Power Systems Servers Receive Top Reliability Ranking in Latest ITIC Survey
For the 11th straight year, IBM Power Systems servers achieved the highest server reliability rankings in the ITIC 2019 Global Server Hardware and Server OS Reliability survey.
By Laura DiDio06/03/2019
When it comes to reliability, there’s only one direction that matters: up.
For the 11th straight year, IBM Power Systems* servers achieved the highest server reliability rankings in the Information Technology Intelligence Consulting’s (ITIC) 2019 Global Server Hardware and Server OS Reliability survey.
ITIC’s independent web-based survey polled over 1,000 businesses worldwide from October 2018 through January 2019. It compared the reliability and availability of 18 different mainstream server platforms and a dozen different OS distributions. To obtain the most accurate and unbiased results, ITIC accepted no vendor sponsorship.

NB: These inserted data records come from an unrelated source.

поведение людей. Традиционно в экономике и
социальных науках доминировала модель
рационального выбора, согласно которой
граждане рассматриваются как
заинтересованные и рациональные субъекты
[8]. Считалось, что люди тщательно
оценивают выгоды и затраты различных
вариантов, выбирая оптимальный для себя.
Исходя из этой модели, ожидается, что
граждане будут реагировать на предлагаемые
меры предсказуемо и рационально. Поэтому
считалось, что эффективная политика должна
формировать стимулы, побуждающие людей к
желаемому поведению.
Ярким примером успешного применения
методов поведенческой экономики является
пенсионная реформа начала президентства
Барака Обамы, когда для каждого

Depending on individual implementation, configuration and usage scenarios, the IBM Power Systems platform recorded less than two minutes (1.75 minutes) of per server/per annum downtime, delivering up to 24x better reliability than the least efficient competing hardware.
The reliability of the Power Systems platform translates into substantial cost savings. As Figure 1, illustrates, IBM Power Systems users accrued the lowest monetary costs due to inherent server flaws of any platform: $2,917 versus $81,683 for unbranded “white box servers,” which experienced 49 minutes of per server/per annum downtime.
Other top survey findings include:
- Reliability: POWER8* and POWER9* servers running Linux* distributions were either first or second in every reliability category, including server, virtualization and security for the 11th straight year
- Availability: Power Systems hardware also provided the highest levels of server, applications and service availability. That is, when the servers did experience an outage due to an inherent system flaw, the outages were of the shortest duration—typically one to five minutes.
- Technical support: Businesses also gave high marks to IBM technical support. More than 8-in-10 survey respondents rated IBM technical support “excellent,” “very good” or “good.”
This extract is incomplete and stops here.